Concept Review — RAG (Retrieval-Augmented Generation)
Conceptual Questions
Q: What is RAG and what problem does it solve? Retrieval-Augmented Generation. LLMs have a fixed knowledge cutoff and limited context windows — they can't know about recent events or proprietary internal data. RAG solves this by retrieving relevant documents at query time and injecting them into the prompt, grounding the model's response in real, up-to-date sources without changing model weights.
Q: What is the difference between RAG and fine-tuning? RAG injects knowledge at inference time through retrieved context. Fine-tuning bakes knowledge into model weights during training. RAG is better for: frequently changing data, verifiable citations, large knowledge bases that won't fit in a prompt, and privacy-sensitive data. Fine-tuning is better for: consistent tone/style/format, domain-specific behavior, and reducing inference latency from long prompts. They are complementary, not mutually exclusive.
Q: Walk me through the basic RAG pipeline. (1) Indexing: chunk documents, embed each chunk, store vectors in a vector database. (2) Retrieval: embed the user query, search the vector DB for the top-k nearest chunks. (3) Augmentation: inject retrieved chunks into the prompt alongside the query. (4) Generation: LLM generates a response grounded in the retrieved context.
Q: What are embeddings and why are they central to RAG? Embeddings are dense vector representations of text that capture semantic meaning — similar texts map to nearby vectors in high-dimensional space. They enable semantic search: you retrieve chunks that are meaning-similar to the query, not just keyword-matching. The quality of your embedding model directly determines retrieval quality.
Architecture and Design Questions
Q: What is hybrid search in RAG? Combining dense retrieval (embedding similarity) with sparse retrieval (keyword matching, e.g., BM25). Dense search finds semantically related content even with different words. Sparse search excels at exact matches (product IDs, names, technical terms). Hybrid search scores are merged (e.g., Reciprocal Rank Fusion). Usually outperforms either method alone.
Q: What is re-ranking and why does it help? The initial retrieval returns top-k candidates quickly using approximate nearest-neighbor search. A re-ranker (typically a cross-encoder model) then scores each candidate more precisely against the query and reorders them. Re-ranking improves precision at the cost of latency. The pipeline: retrieve top-20 → re-rank → pass top-5 to the LLM.
Q: What is query transformation / HyDE? Hypothetical Document Embedding: instead of embedding the query directly, ask the LLM to generate a hypothetical answer to the query, then embed that and use it for retrieval. The hypothetical answer looks more like the target documents than the question does, improving retrieval. Other transformations: query decomposition (split complex queries), step-back prompting (abstract the query to find background knowledge).

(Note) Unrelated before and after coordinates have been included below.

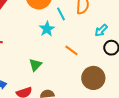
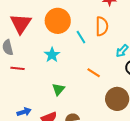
cyan star: (47, 29) -> (52, 55), moved

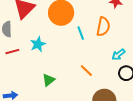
cyan star: (52, 55) -> (38, 44), moved
red line: (17, 68) -> (12, 52), turned -32

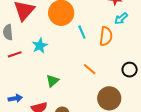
orange semicircle: (103, 27) -> (106, 36), moved
cyan arrow: (118, 55) -> (121, 18), moved

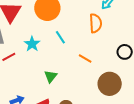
cyan line: (82, 32) -> (60, 37), moved

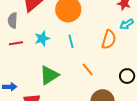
green triangle: (51, 76) -> (49, 75), size x1.5

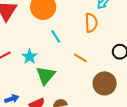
cyan star: (42, 38) -> (30, 57), moved

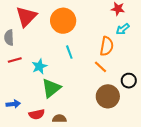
orange line: (80, 58) -> (100, 67), moved
brown circle: (105, 83) -> (108, 96), moved

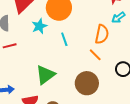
cyan star: (39, 66) -> (39, 26), moved
brown circle: (108, 96) -> (87, 83), moved

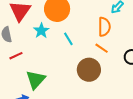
green triangle: (45, 75) -> (36, 80), moved
brown circle: (87, 83) -> (89, 70), moved

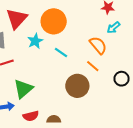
orange semicircle: (104, 27) -> (98, 45), turned -48
cyan line: (68, 39) -> (61, 53), turned -32

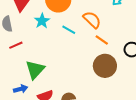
orange semicircle: (98, 45) -> (92, 20), moved
brown circle: (77, 86) -> (105, 66), moved

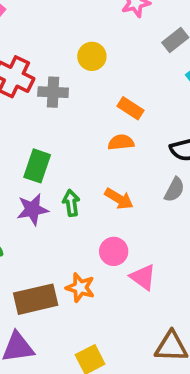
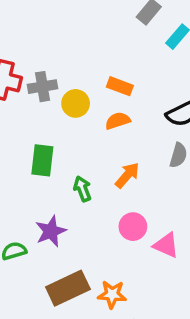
yellow circle: (92, 56) -> (76, 103), moved
orange arrow: (119, 199) -> (127, 175), turned -68
purple star: (32, 209) -> (51, 231), moved
orange star: (80, 288) -> (112, 294), moved

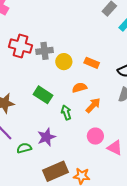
orange rectangle: (120, 86) -> (92, 63), moved
orange semicircle: (118, 121) -> (79, 88), moved
green rectangle: (42, 160) -> (43, 95), turned -66

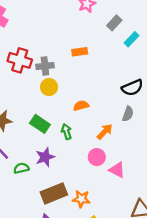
yellow circle: (64, 62) -> (49, 87), moved
orange rectangle: (92, 63) -> (80, 52), moved, turned -32
green rectangle: (43, 95) -> (40, 124), moved
orange arrow: (93, 105) -> (105, 132), moved

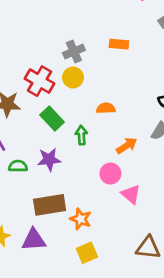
red cross: (20, 60) -> (39, 81), moved
gray cross: (45, 66) -> (74, 52), turned -30

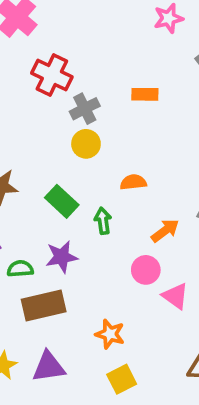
red cross: (39, 81) -> (52, 75), moved
brown rectangle: (50, 205) -> (44, 305), moved

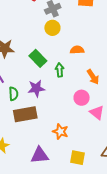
orange arrow: (165, 231) -> (93, 77), turned 91
green semicircle: (20, 269) -> (14, 94), turned 88
purple triangle: (49, 367) -> (40, 155), moved
yellow square: (122, 379) -> (78, 158), moved, turned 35

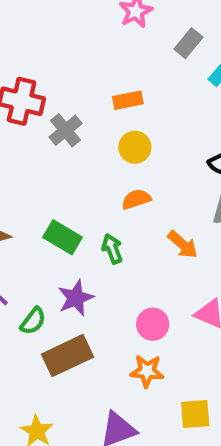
yellow circle: (52, 28) -> (135, 147), moved
green semicircle: (14, 94) -> (33, 321), turned 56
pink circle: (82, 98) -> (153, 324), moved

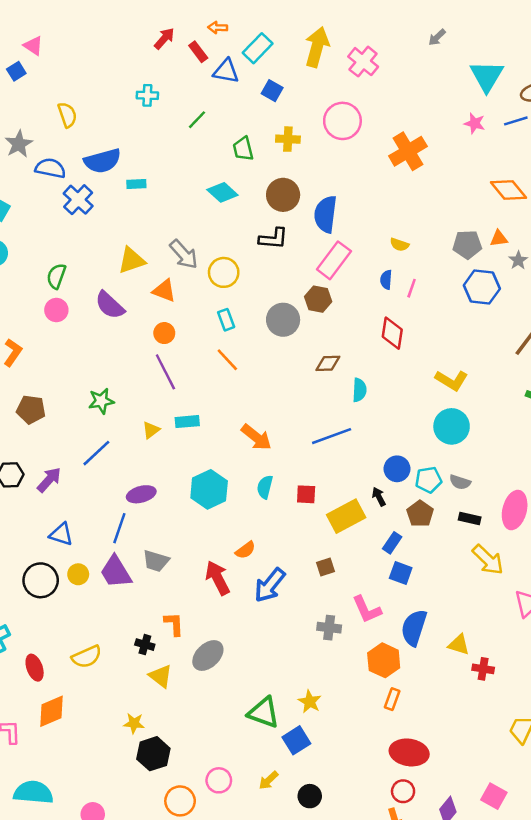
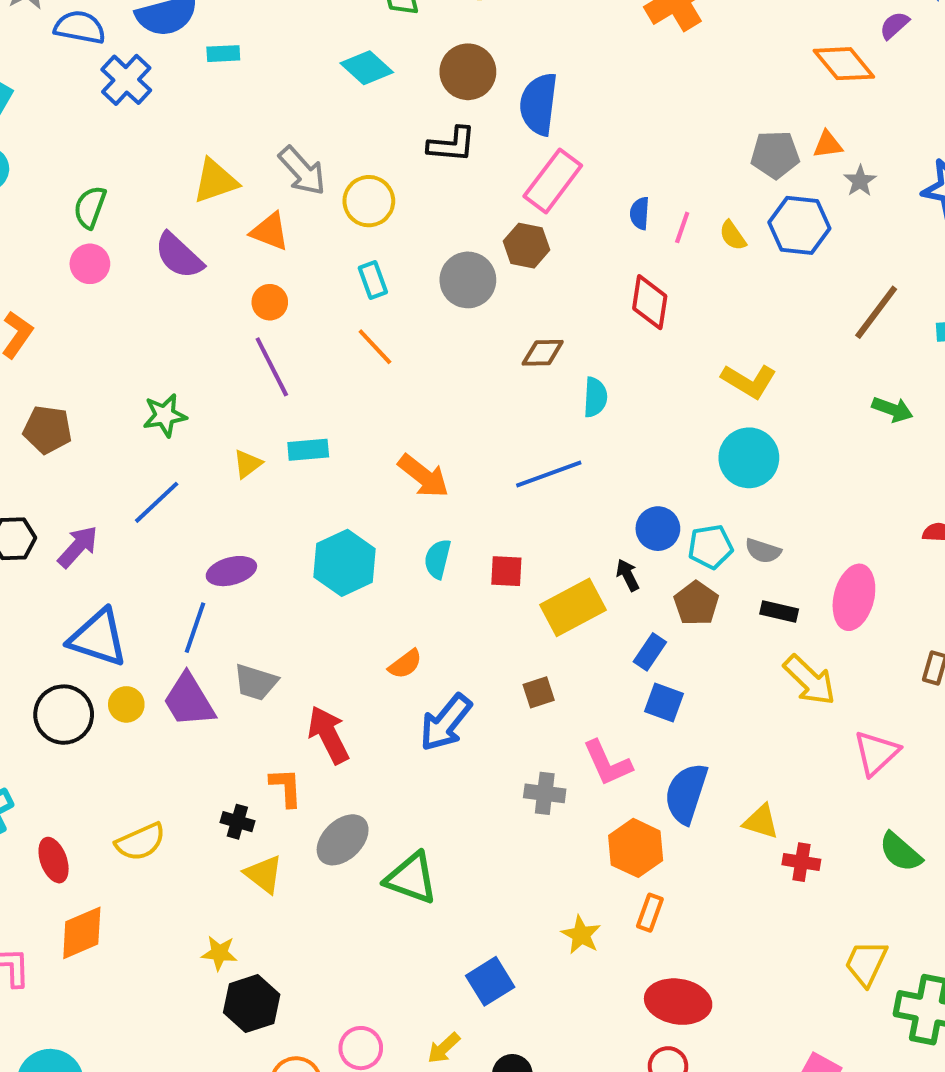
yellow semicircle: (399, 245) -> (733, 235), moved, turned 36
blue triangle: (61, 534) -> (98, 638), size x1.5
red arrow: (218, 578) -> (328, 735), moved
yellow star: (310, 702) -> (581, 935), moved
green triangle: (264, 712) -> (411, 878), moved

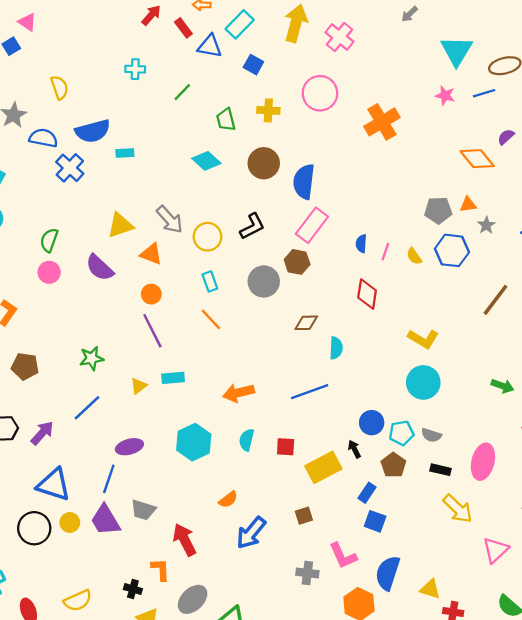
black L-shape: (452, 145) -> (252, 226), moved, turned -32
green arrow: (892, 409) -> (502, 386), moved
orange arrow: (423, 476) -> (238, 393), turned 128

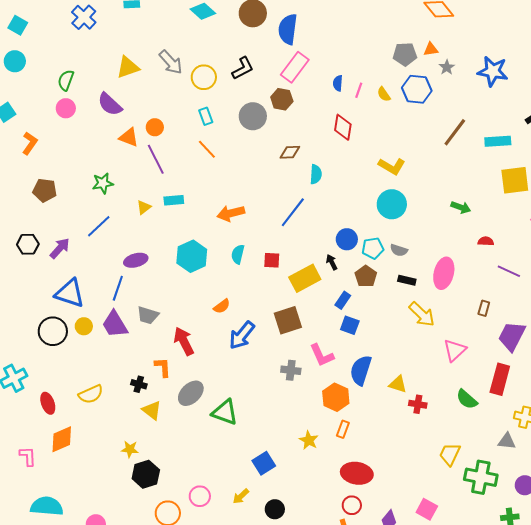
orange triangle: (151, 254) -> (129, 137), moved
blue line: (310, 392) -> (293, 212), turned -32
brown square: (304, 516) -> (288, 320), size x1.8

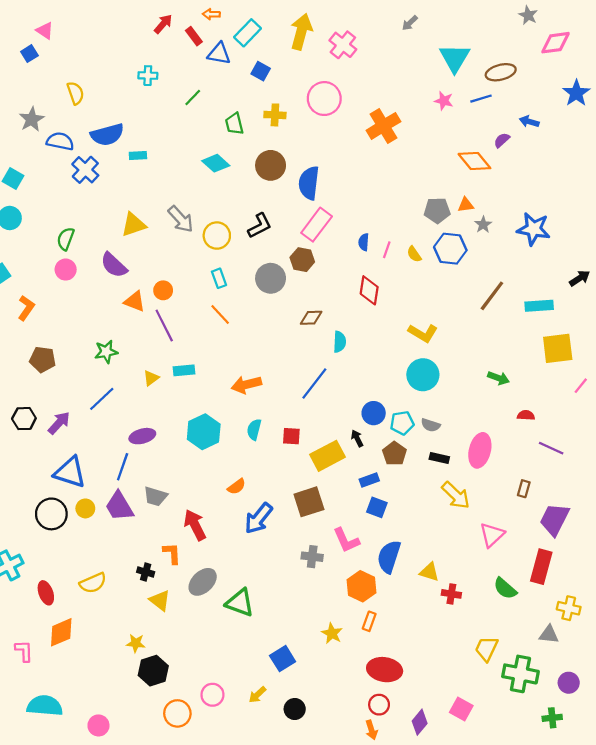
blue rectangle: (343, 300) -> (369, 480), turned 36

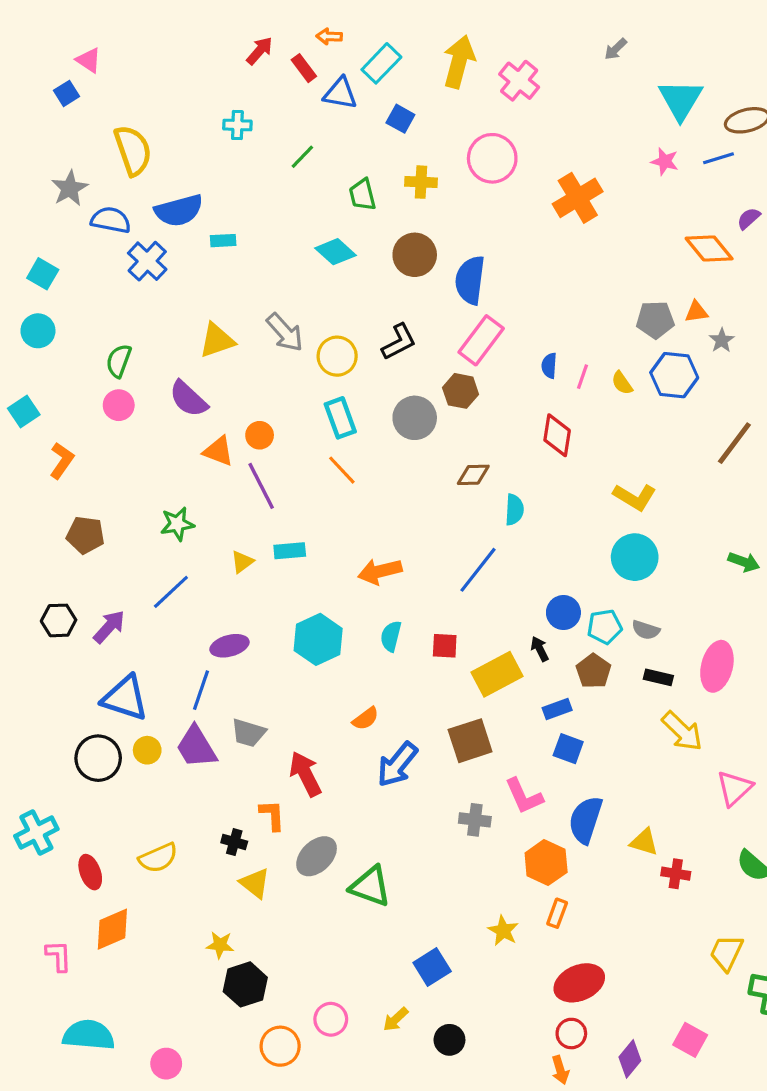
yellow semicircle: (75, 93) -> (133, 150), size x1.5
cyan rectangle: (219, 278) -> (340, 418), size x1.4
red ellipse: (385, 670) -> (579, 983), turned -32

Q: What is agentic RAG? Rather than a fixed retrieve-then-generate pipeline, the LLM decides when and what to retrieve, can issue multiple retrieval queries, evaluate whether retrieved content is sufficient, and re-retrieve if needed. The agent treats the knowledge base as a tool. Enables iterative research but adds latency and complexity.
Retrieval and Chunking Questions
Q: Why does chunking strategy matter so much? Chunks that are too large: retrieve irrelevant content alongside relevant content, diluting the signal and wasting context window. Chunks that are too small: lose surrounding context needed to interpret a sentence. The goal is chunks that are semantically self-contained. Chunk boundaries should respect semantic units (paragraphs, sections) rather than arbitrary character counts.
Q: What is parent-child chunking? Index small chunks (child) for precise retrieval, but when a child chunk is retrieved, pass its larger parent chunk to the LLM for context. Solves the tension between retrieval precision (small chunks) and generation context quality (large chunks). Implementation: store parent-child relationships in metadata.
Evaluation Questions
Q: How do you evaluate a RAG system? Two dimensions: retrieval quality and generation quality. Retrieval metrics: recall@k (was the relevant chunk retrieved?), precision@k (were the retrieved chunks relevant?). Generation metrics: faithfulness (does the answer contradict the retrieved context?), answer relevance (does the answer address the question?), context utilization. RAGAS is a popular framework that measures all of these with LLM-as-judge.
Q: What are the main failure modes of RAG? (1) Retrieval failure: relevant chunks not retrieved — caused by poor embeddings, bad chunking, or query-document mismatch. (2) Context poisoning: irrelevant chunks retrieved and hallucinated into the answer. (3) Lost in the middle: LLMs ignore context in the middle of long retrieved passages — put the most relevant chunk first or last. (4) Faithfulness failure: model uses its parametric knowledge instead of the retrieved context. (5) Chunking boundary: answer spans a chunk boundary, so it's never fully retrieved.